39.2 Good Controls

39.2.1 Omitted Variable Bias Correction

A variable \(Z\) is a good control when it blocks all back-door paths from the treatment \(X\) to the outcome \(Y\). This is the fundamental criterion from the back-door adjustment theorem in causal inference.

39.2.1.1 Simple Confounder

In this DAG, \(Z\) is a common cause of both \(X\) and \(Y\), i.e., a confounder.

rm(list = ls())

model <- dagitty("dag{
  x -> y
  z -> x
  z -> y
}")
coordinates(model) <- list(
  x = c(x = 1, z = 2, y = 3),
  y = c(x = 1, z = 2, y = 1)
)
ggdag(model) + theme_dag()

Controlling for \(Z\) removes the bias from the back-door path \(X \leftarrow Z \rightarrow Y\).

n <- 1e4
z <- rnorm(n)
causal_coef <- 2
beta2 <- 3
x <- z + rnorm(n)
y <- causal_coef * x + beta2 * z + rnorm(n)

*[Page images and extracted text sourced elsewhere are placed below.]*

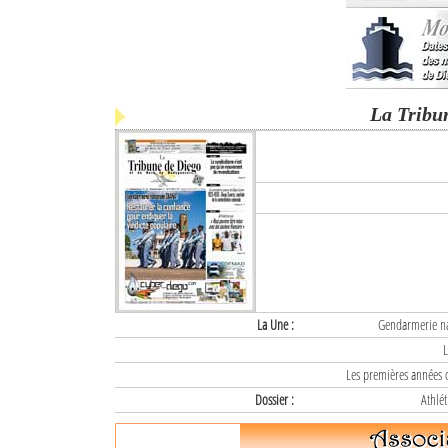
La Tribu
La Une :
Gendarmerie nat
L
Les premières années d
Dossier :
Athlét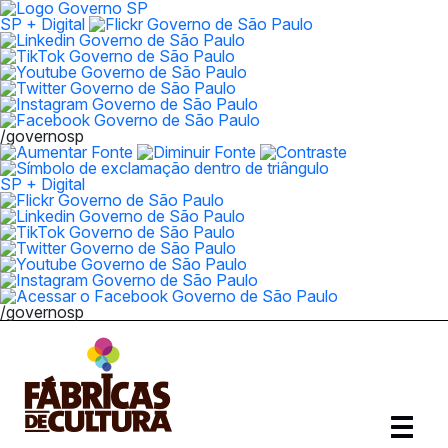
SP + Digital
/governosp
SP + Digital
/governosp
Abrir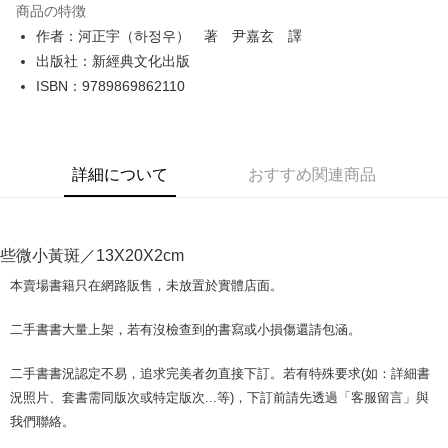
商品の特徴
Apple Pay
作者：河正宇（하정우） 著 尹嘉玄 譯
出版社：新經典文化出版
JKOPAY
ISBN：9789869862110
Easy Wallet
Google Pay
詳細について
おすすめ関連商品
Plus Pay
OP Pay Later
説明
些微小黃斑／13X20X2cm
【OP Pay Later 使用説明】
AFTEE代金後払い
1. 本サービスは台湾大哥大によって提供され、台湾大哥大のユーザーは追
本賣場書籍只在網路販售，未放置於實體店面。
加の申請なしで即時に利用可能です。
説明
2. 支払い方法で「OP Pay Later」を選択すると、注文が成立した後に自動
一、 AFTEE代金後払いについて
二手書書大量上架，若有沒檢查到的書寫或小損傷還請包涵。
的に OP Pay Later の取引プロセスに移行し、携帯番号を確認後、分割払
ATM払い
1.お支払い方法でAFTEE代金後払いを選択すると、携帯電話認証ウィンド
いの回数や支払い期限を選択し、支払いを確認すると取引が完了します。
ウが表示されます。
3. 実際の承認額、分割回数および費用については、後続の取引確認ページ
二手書書況認定不易，追求完美者勿直接下訂。若有特殊要求(如：詳細書
2.SMSで認証してお支払い手続を進めてください。
配送方法
を基準とします。
3.注文するときのお支払いは不要です。商品はご指定の住所に配送されま
況照片、套書需同版次或特定版次...等)，下訂前請先透過「客服留言」與
4. 注文成立後30分以内に確認取引を行わない場合や審査が通過しない場
す。
全家取貨付款【書籍"本數"8本以上，建議使用中華郵政宅配包
我們聯絡。
合、注文は自動的にキャンセルされます。「転専審査」に未通過の状況が
4.ご注文が完了すると、携帯に支払い通知のSMSが届きます。アプリ会員
発生した場合は、システムの評価基準に達していないことを意味し、評価
裹】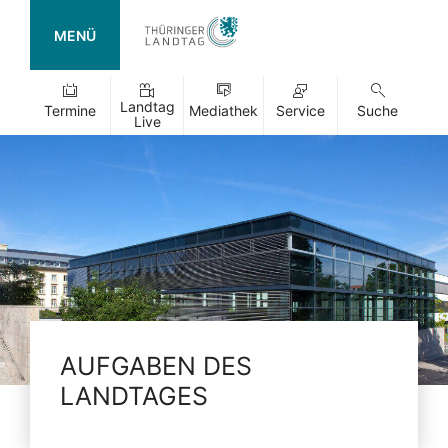
MENÜ
Landtag
Termine
Mediathek
Service
Suche
Live
AUFGABEN DES
LANDTAGES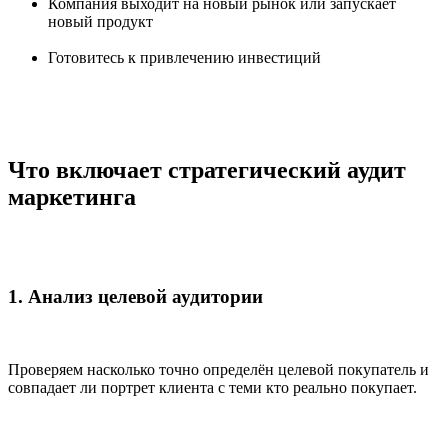
Компания выходит на новый рынок или запускает
новый продукт
Готовитесь к привлечению инвестиций
Что включает стратегический аудит
маркетинга
1. Анализ целевой аудитории
Проверяем насколько точно определён целевой покупатель и
совпадает ли портрет клиента с теми кто реально покупает.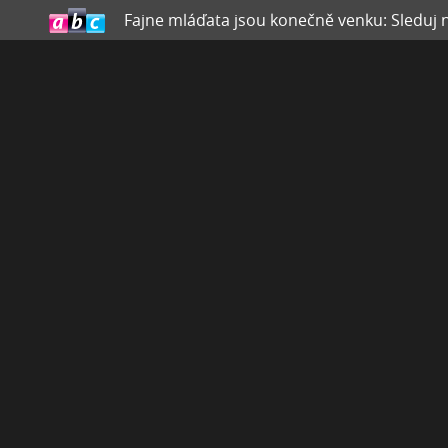
Fajne mláďata jsou konečně venku: Sleduj n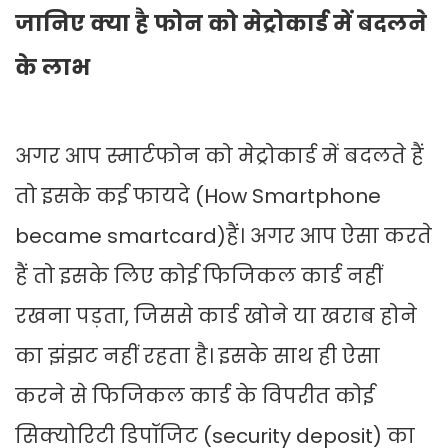
जानिए क्या है फोन को मेट्रोकार्ड में बदलने
के लाभ
अगर आप स्मार्टफोन को मेट्रोकार्ड में बदलते हैं
तो इसके कई फायदे (How Smartphone
became smartcard)हैं। अगर आप ऐसा करते
हैं तो इसके लिए कोई फिजिकल कार्ड नहीं
रखना पड़ता, जिससे कार्ड खोने या खराब होने
का झंझट नहीं रहता है। इसके साथ ही ऐसा
करने से फिजिकल कार्ड के विपरीत कोई
सिक्योरिटी डिपॉजिट (security deposit) का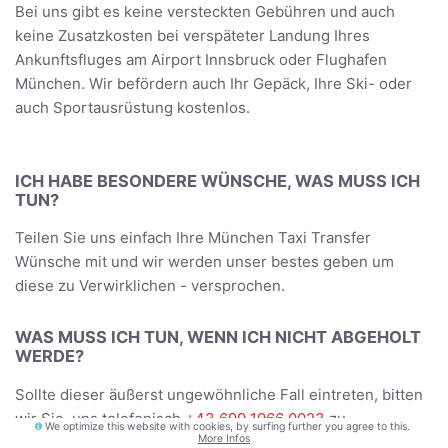
Bei uns gibt es keine versteckten Gebühren und auch
keine Zusatzkosten bei verspäteter Landung Ihres
Ankunftsfluges am Airport Innsbruck oder Flughafen
München. Wir befördern auch Ihr Gepäck, Ihre Ski- oder
auch Sportausrüstung kostenlos.
ICH HABE BESONDERE WÜNSCHE, WAS MUSS ICH
TUN?
Teilen Sie uns einfach Ihre München Taxi Transfer
Wünsche mit und wir werden unser bestes geben um
diese zu Verwirklichen - versprochen.
WAS MUSS ICH TUN, WENN ICH NICHT ABGEHOLT
WERDE?
Sollte dieser äußerst ungewöhnliche Fall eintreten, bitten
wir Sie, uns telefonisch
+43 699 1966 0023
zu
We optimize this website with cookies, by surfing further you agree to this.
More Infos
informieren. Wir werden uns umgehend um Ihr Problem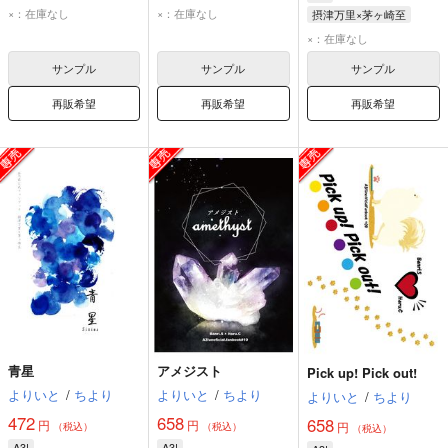
摂津万里
茅ヶ崎至
摂津万里
茅ヶ崎至
×：在庫なし
×：在庫なし
摂津万里×茅ヶ崎至
摂津万里
茅ヶ崎至
×：在庫なし
サンプル
サンプル
サンプル
再販希望
再販希望
再販希望
青星
アメジスト
Pick up! Pick out!
よりいと
/
ちより
よりいと
/
ちより
よりいと
/
ちより
472
658
658
円
円
円
（税込）
（税込）
（税込）
A3!
A3!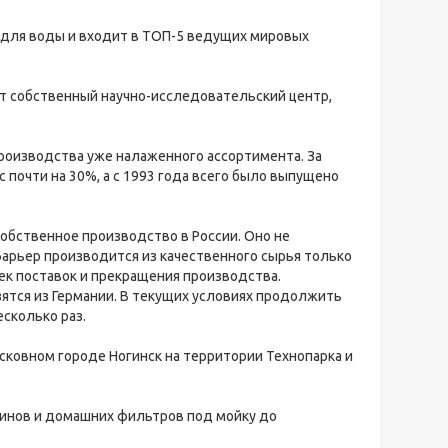
для воды и входит в ТОП-5 ведущих мировых
т собственный научно-исследовательский центр,
роизводства уже налаженного ассортимента. За
 почти на 30%, а с 1993 года всего было выпущено
обственное производство в России. Оно не
я Барьер производится из качественного сырья только
к поставок и прекращения производства.
ятся из Германии. В текущих условиях продолжить
есколько раз.
ковном городе Ногинск на территории Технопарка и
шинов и домашних фильтров под мойку до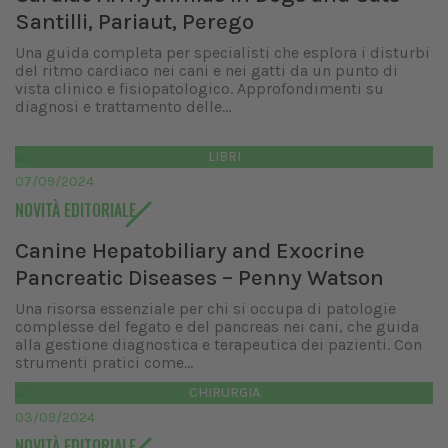
Santilli, Pariaut, Perego
Una guida completa per specialisti che esplora i disturbi
del ritmo cardiaco nei cani e nei gatti da un punto di
vista clinico e fisiopatologico. Approfondimenti su
diagnosi e trattamento delle...
LIBRI
07/09/2024
NOVITÀ EDITORIALE
Canine Hepatobiliary and Exocrine
Pancreatic Diseases – Penny Watson
Una risorsa essenziale per chi si occupa di patologie
complesse del fegato e del pancreas nei cani, che guida
alla gestione diagnostica e terapeutica dei pazienti. Con
strumenti pratici come...
CHIRURGIA
03/09/2024
NOVITÀ EDITORIALE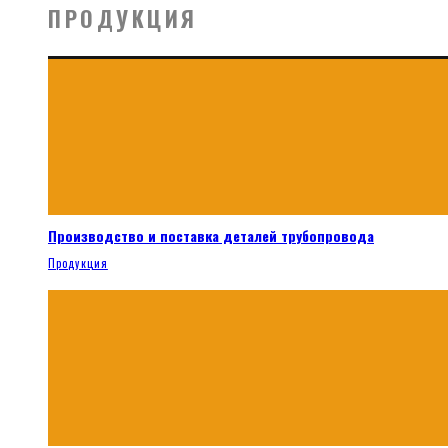
ПРОДУКЦИЯ
Производство и поставка деталей трубопровода
Продукция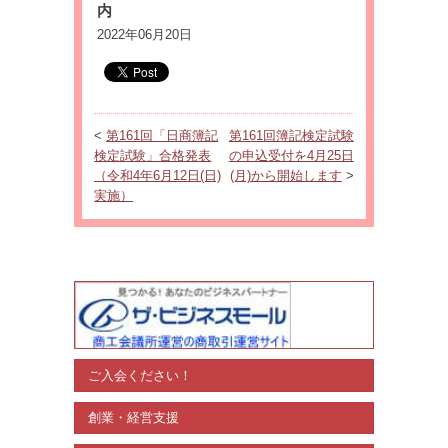
内
2022年06月20日
<
第161回「日商簿記
第161回簿記検定試験
検定試験」合格発表
の申込受付を4月25日
（令和4年6月12日(日)
(月)から開始します
>
実施）
ご入会ください！
創業・経営支援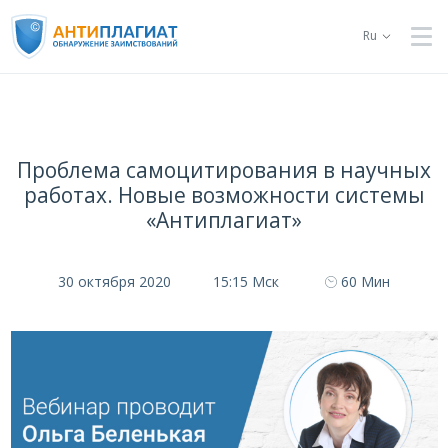
Ru
Проблема самоцитирования в научных
работах. Новые возможности системы
«Антиплагиат»
30 октября 2020
15:15 Мск
60 Мин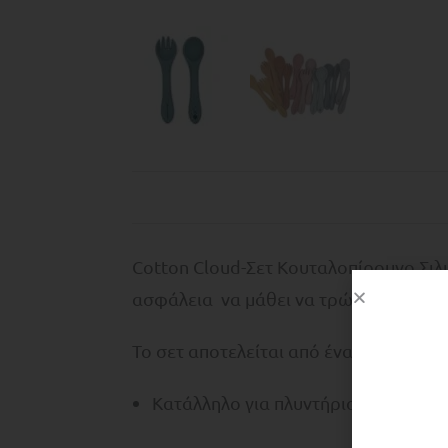
Cotton Cloud-Σετ Κουταλοπίρουνο Σιλ
ασφάλεια να μάθει να τρώει ανεξάρτη
Το σετ αποτελείται από ένα πιρούνι με
Κατάλληλο για πλυντήριο πιάτων, 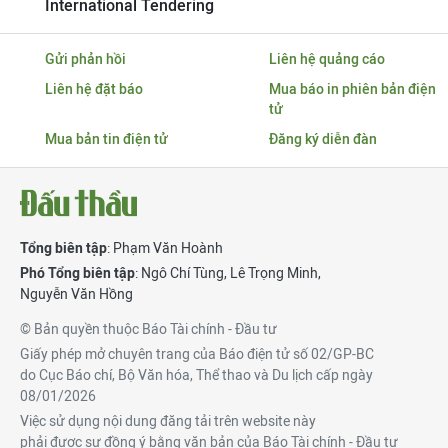
International Tendering
Gửi phản hồi
Liên hệ quảng cáo
Liên hệ đặt báo
Mua báo in phiên bản điện
tử
Mua bản tin điện tử
Đăng ký diễn đàn
Tổng biên tập
: Phạm Văn Hoành
Phó Tổng biên tập
:
Ngô Chí Tùng
,
Lê Trọng Minh
,
Nguyễn Văn Hồng
© Bản quyền thuộc Báo Tài chính - Đầu tư
Giấy phép mở chuyên trang của Báo điện tử số 02/GP-BC
do Cục Báo chí, Bộ Văn hóa, Thể thao và Du lịch cấp ngày
08/01/2026
Việc sử dụng nội dung đăng tải trên website này
phải được sự đồng ý bằng văn bản của Báo Tài chính - Đầu tư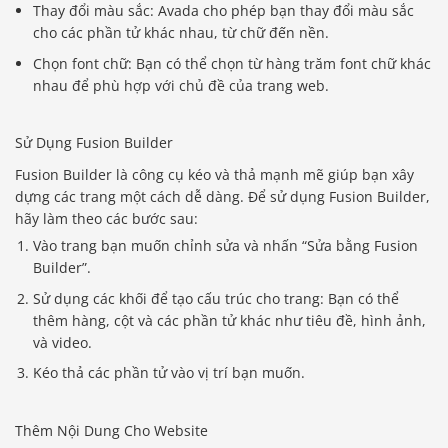
Thay đổi màu sắc: Avada cho phép bạn thay đổi màu sắc
cho các phần tử khác nhau, từ chữ đến nền.
Chọn font chữ: Bạn có thể chọn từ hàng trăm font chữ khác
nhau để phù hợp với chủ đề của trang web.
Sử Dụng Fusion Builder
Fusion Builder là công cụ kéo và thả mạnh mẽ giúp bạn xây
dựng các trang một cách dễ dàng. Để sử dụng Fusion Builder,
hãy làm theo các bước sau:
Vào trang bạn muốn chỉnh sửa và nhấn “Sửa bằng Fusion
Builder”.
Sử dụng các khối để tạo cấu trúc cho trang: Bạn có thể
thêm hàng, cột và các phần tử khác như tiêu đề, hình ảnh,
và video.
Kéo thả các phần tử vào vị trí bạn muốn.
Thêm Nội Dung Cho Website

jtools::export_summs(lm(y ~ x), lm(y ~ x + z))
Model 1Model 2
(Intercept)-0.02    0.01    
(0.02)   (0.01)   
x3.49 ***2.00 ***
(0.02)   (0.01)   
z       2.98 ***
       (0.01)   
N10000       10000       
R20.82    0.97    
*** p < 0.001; ** p < 0.01; * p < 0.05.

39.2.1.2 Confounding via a Latent Variable

In this structure, \(U\) is unobserved but causes both \(Z\) and \(Y\), and \(Z\) affects \(X\). Even though \(U\) is not observed, adjusting for \(Z\) helps block the back-door path from \(X\) to \(Y\) that goes through \(U\).

rm(list = ls())

model <- dagitty("dag{
  x -> y
  u -> z
  z -> x
  u -> y
}")
latents(model) <- "u"
coordinates(model) <- list(
  x = c(x = 1, z = 2, u = 3, y = 4),
  y = c(x = 1, z = 2, u = 3, y = 1)
)
ggdag(model) + theme_dag()

n <- 1e4
u <- rnorm(n)
z <- u + rnorm(n)
x <- z + rnorm(n)
y <- 2 * x + u + rnorm(n)

jtools::export_summs(lm(y ~ x), lm(y ~ x + z))
Model 1Model 2
(Intercept)-0.02    -0.01    
(0.01)   (0.01)   
x2.33 ***1.99 ***
(0.01)   (0.01)   
z       0.51 ***
       (0.01)   
N10000       10000       
R20.91    0.92    
*** p < 0.001; ** p < 0.01; * p < 0.05.

Even though $Z$ appears significant, its inclusion serves to reduce omitted variable bias rather than having a causal interpretation itself.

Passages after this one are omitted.